## YOUR INSTRUCTIONS
Note how many lines in the material have "Apprendre", and give only that figure.

## DATA LISTING
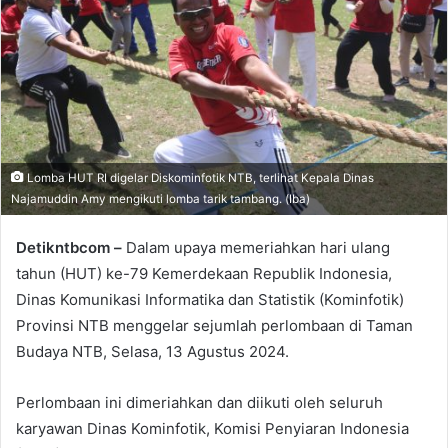
Lomba HUT RI digelar Diskominfotik NTB, terlihat Kepala Dinas
Najamuddin Amy mengikuti lomba tarik tambang. (Iba)
Detikntbcom –
Dalam upaya memeriahkan hari ulang
tahun (HUT) ke-79 Kemerdekaan Republik Indonesia,
Dinas Komunikasi Informatika dan Statistik (Kominfotik)
Provinsi NTB menggelar sejumlah perlombaan di Taman
Budaya NTB, Selasa, 13 Agustus 2024.
Perlombaan ini dimeriahkan dan diikuti oleh seluruh
karyawan Dinas Kominfotik, Komisi Penyiaran Indonesia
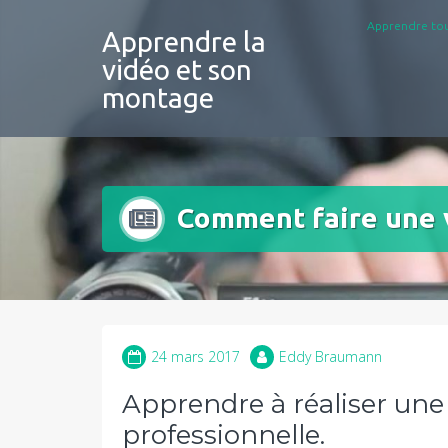
Aller
Apprendre tou
au
Apprendre la
contenu
vidéo et son
montage
Comment faire une v
24 mars 2017
Eddy Braumann
Apprendre à réaliser une 
professionnelle.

## ANSWER FOR THIS EXERCISE
3